Researchers are trying to zero in on the optimal dose of exercise that could alleviate addiction among methamphetamine users.
To that end, according to preliminary results of an ongoing study from UCLA, heavy meth addicts who exercised at least three hours per week reported reduced feelings of compulsion. And objective data showed these individuals to have lower levels of the drug in their system.
The mechanism responsible for feeling better is likely linked to the theoretical effects of exercise on dopamine secretion in the brain. Dopamine is a chemical known as a neurotransmitter, which is closely tied with emotion, cognition and gratification. When dopamine is released it produces an euphoric feeling, making individuals more inclined to repeat whatever behavior produced the effect. Physical activity is — hypothetically — one of these behaviors. Unfortunately, so is using meth.
So, can exercise alone temper a meth addiction, in some fashion?
The euphoric state after a long bout of exercise (aka the “runner’s high”), for example, has been theorized among doctors, physiologists and exercise enthusiasts. And there’s even evidence to support that it’s more than just a theory.
Still, physical activity certainly can play an important role based on these findings. And researchers agree that an integrated approach to treatment that includes exercise would be beneficial.
“I think a regular fitness program combined with some other type of behavioral therapy would be very helpful,” said Edyth London of UCLA’s David Geffen School of Medicine, in an interview with ABC News affiliate KABC in Los Angeles. She’s studying the meth-exercise connection.
Intervention approaches need to be tailored to the individual and will vary depending on the severity of addiction.
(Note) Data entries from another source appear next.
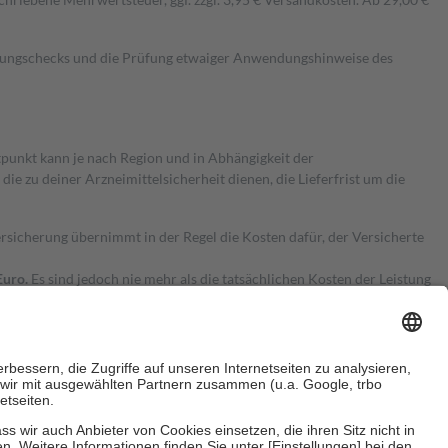
kungschecks und die Prüfung etwaiger Anwendungshinweise des
itpunkt kann je nach Region und in Abhängigkeit der
 zu deiner Arzneimittelsicherheit dienen, die Lieferfrist um die
ersicherung übernimmt in der Regel die Kosten dafür, der Versicherte
Euro.
Es sind jedoch nie mehr als die tatsächlichen Kosten der Leistung
e Zuzahlungen
an bei:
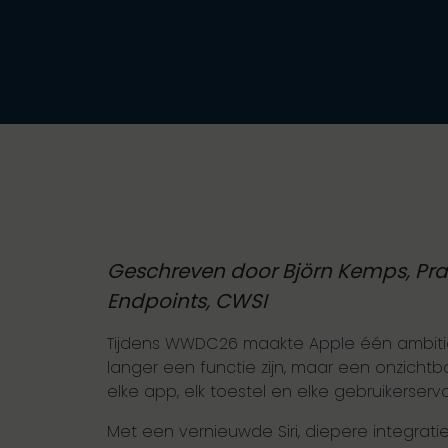
Geschreven door Björn Kemps, Pra
Endpoints, CWSI
Tijdens WWDC26 maakte Apple één ambitie 
langer een functie zijn, maar een onzichtb
elke app, elk toestel en elke gebruikerserva
Met een vernieuwde Siri, diepere integrati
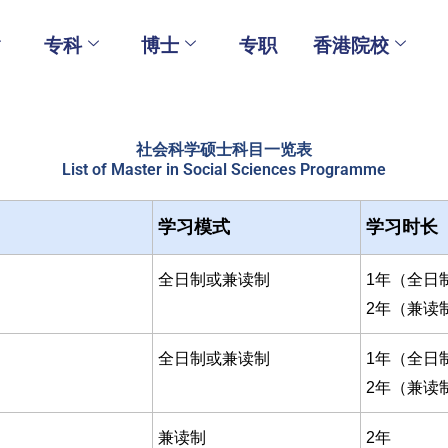
专科
博士
专职
香港院校
社会科学硕士科目一览表
List of Master in Social Sciences Programme
学习模式
学习时长
全日制或兼读制
1年（全日
2年（兼读
全日制或兼读制
1年（全日
2年（兼读
兼读制
2年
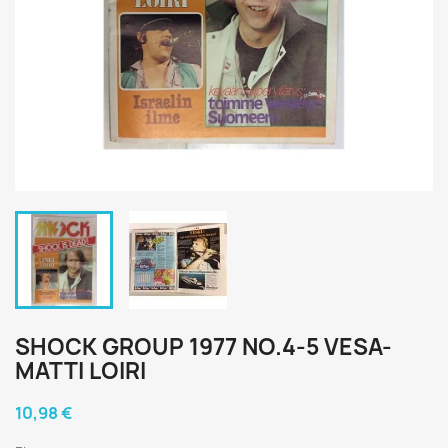
SHOCK GROUP 1977 NO.4-5 VESA-
MATTI LOIRI
10,98 €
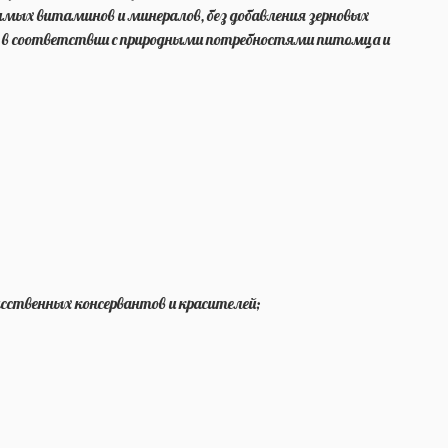
имых витаминов и минералов, без добавления зерновых
ан в соответствии с природными потребностями питомца и
усственных консервантов и красителей;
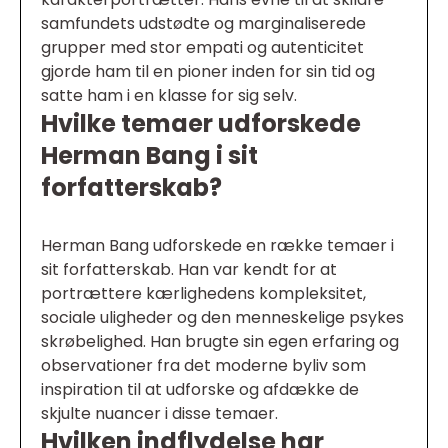
samfundets udstødte og marginaliserede
grupper med stor empati og autenticitet
gjorde ham til en pioner inden for sin tid og
satte ham i en klasse for sig selv.
Hvilke temaer udforskede
Herman Bang i sit
forfatterskab?
Herman Bang udforskede en række temaer i
sit forfatterskab. Han var kendt for at
portrættere kærlighedens kompleksitet,
sociale uligheder og den menneskelige psykes
skrøbelighed. Han brugte sin egen erfaring og
observationer fra det moderne byliv som
inspiration til at udforske og afdække de
skjulte nuancer i disse temaer.
Hvilken indflydelse har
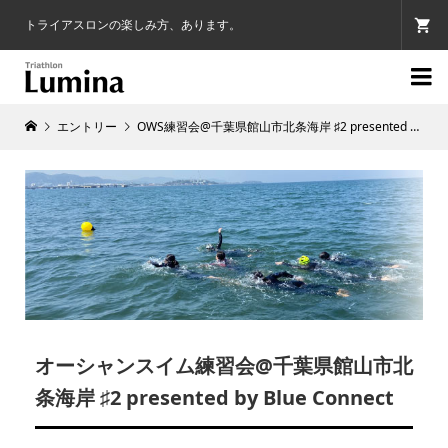
トライアスロンの楽しみ方、あります。

エントリー
OWS練習会@千葉県館山市北条海岸 ♯2 presented by Blue Connect 4月30日
オーシャンスイム練習会@千葉県館山市北
条海岸 ♯2 presented by Blue Connect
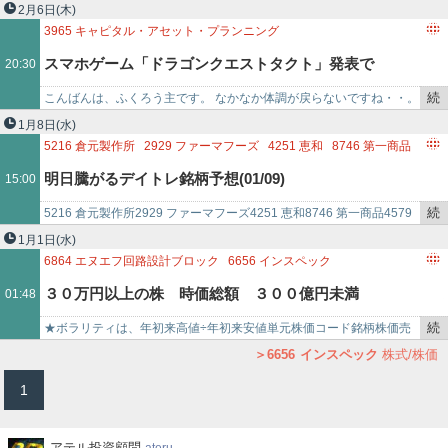
8473
SBIホールディングス
5031
モイ
9435
光通信
き
（324A）株に係る変更報告書を提出324A ブッキング07/22 17:30ア
2月6日
(木)
4800
オリコン
5900
ダイケン
9983
ファーストリテイリング
を
ドバンス レ…
3965
キャピタル・アセット・プランニング
9010
富士急行
5491
日本金属
記
3205
ダイドーリミテッド
1620
素材･化学上場投信
スマホゲーム「ドラゴンクエストタクト」発表で
20:30
事
7081
コーユーレンティア
7082
ジモティー
7891
日本ユピカ
で
3424
ミヤコ
3911
AIMING
7280
ミツバ
続
こんばんは、ふくろう主です。 なかなか体調が戻らないですね・・。
Aimingが寄らずＳ高！ エムティジェネックス、ミツ
9820
エムティジェネックス
7886
ヤマト・インダストリー
き
熱とかはまあもうたいした事はないのですがなんといっても喉が非常
1月8日
(水)
2156
セーラー広告
3878
巴川製紙所
3953
大村紙業
を
に痛い・・こうなると…
5216
倉元製作所
2929
ファーマフーズ
4251
恵和
8746
第一商品
バなど業績好調Ｓ高！
9929
平和紙業
4336
クリエアナブキ
5817
JMACS
記
4579
ラクオリア創薬
8705
岡藤ホールディングス
明日騰がるデイトレ銘柄予想(01/09)
15:00
6656
インスペック
3070
アマガサ
3750
FRA
事
3672
オルトプラス
9867
ソレキア
6734
ニューテック
で
6656
インスペック
4594
ブライトパス・バイオ
8740
フジトミ
続
5216 倉元製作所2929 ファーマフーズ4251 恵和8746 第一商品4579
6239
ナガオカ
1431
LIB WORK
6584
三桜工業
6166
中村超硬
き
ラクオリア創薬8705 岡藤ホールディングス3672 オルトプ…
1月1日
(水)
3498
霞ヶ関キャピタル
6776
天昇電気工業
を
6864
エヌエフ回路設計ブロック
6656
インスペック
記
6840
AKIBAホールディングス
9867
ソレキア
３０万円以上の株 時価総額 ３００億円未満
01:48
事
で
続
★ボラリティは、年初来高値÷年初来安値単元株価コード銘柄株価売
き
買代金時価総額ボラリティ 321,000 6864 エヌエフ回路設計ブロック
6656
インスペック
株式/株価
を
3,21…
1
記
事
で
ア
アテル投資顧問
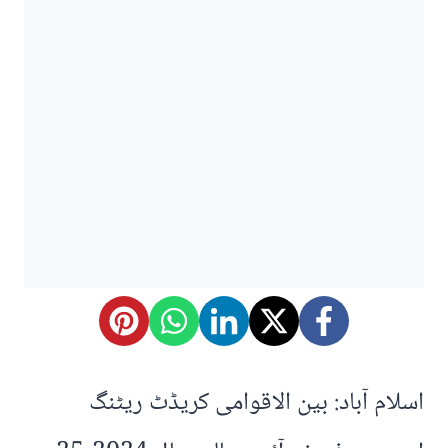
اسلام آباد: بین الاقوامی کریڈٹ ریٹنگ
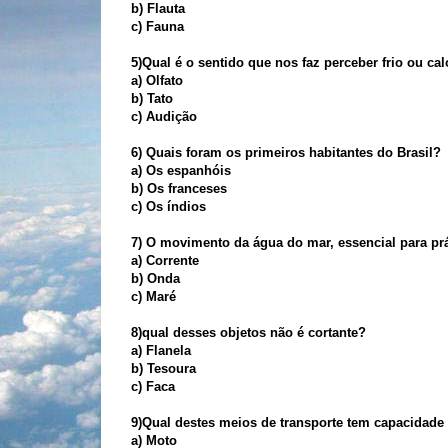
b) Flauta
c) Fauna
5)Qual é o sentido que nos faz perceber frio ou cal
a) Olfato
b) Tato
c) Audição
6) Quais foram os primeiros habitantes do Brasil?
a) Os espanhóis
b) Os franceses
c) Os índios
7) O movimento da água do mar, essencial para prá
a) Corrente
b) Onda
c) Maré
8)qual desses objetos não é cortante?
a) Flanela
b) Tesoura
c) Faca
9)Qual destes meios de transporte tem capacidade
a) Moto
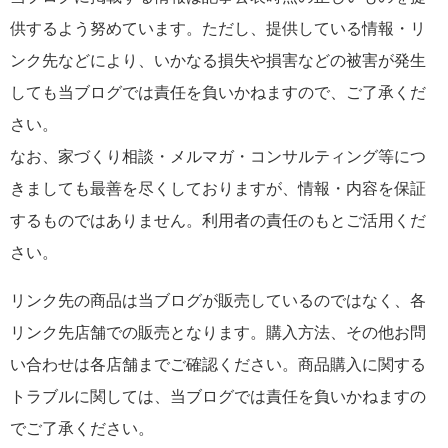
供するよう努めています。ただし、提供している情報・リ
ンク先などにより、いかなる損失や損害などの被害が発生
しても当ブログでは責任を負いかねますので、ご了承くだ
さい。
なお、家づくり相談・メルマガ・コンサルティング等につ
きましても最善を尽くしておりますが、情報・内容を保証
するものではありません。利用者の責任のもとご活用くだ
さい。
リンク先の商品は当ブログが販売しているのではなく、各
リンク先店舗での販売となります。購入方法、その他お問
い合わせは各店舗までご確認ください。商品購入に関する
トラブルに関しては、当ブログでは責任を負いかねますの
でご了承ください。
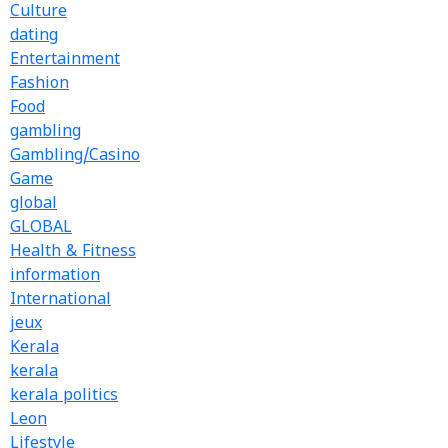
Culture
dating
Entertainment
Fashion
Food
gambling
Gambling/Casino
Game
global
GLOBAL
Health & Fitness
information
International
jeux
Kerala
kerala
kerala politics
Leon
Lifestyle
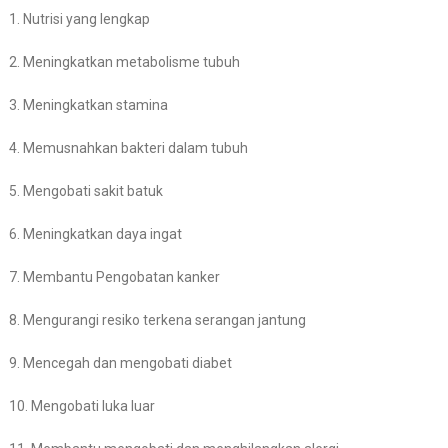
1. Nutrisi yang lengkap
2. Meningkatkan metabolisme tubuh
3. Meningkatkan stamina
4. Memusnahkan bakteri dalam tubuh
5. Mengobati sakit batuk
6. Meningkatkan daya ingat
7. Membantu Pengobatan kanker
8. Mengurangi resiko terkena serangan jantung
9. Mencegah dan mengobati diabet
10. Mengobati luka luar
And there’s much more research needed to specify exactly what prescription of exercise — in terms of mode, type and intensity — would be most effective in curbing meth use.
Meanwhile, exercise in general, seems top be having a pretty good week.
In a similar, yet unrelated report from the Associated Press, doctors treating chronic health conditions — diabetes, cancer and cardiovascular disease — are increasingly prescribing exercise for their patients and urging them to think of physical activity as their new “medication.”
Exercise as medicine has been gaining popularity in recent years, as scientists continue to explore the link between physical activity and greater physical and mental health. The American College of Sports Medicine — which bills itself as the world’s leading organization related to sports medicine and science — recommends that adults get at least 150 minutes of moderate exercise per week to both prevent, and aid in, the treatment of chronic illness.
There’s compelling evidence to say that the benefits of regular exercise are widespread. And these two examples — as an aid in drug addiction, and chronic disease management — speak to the power of it.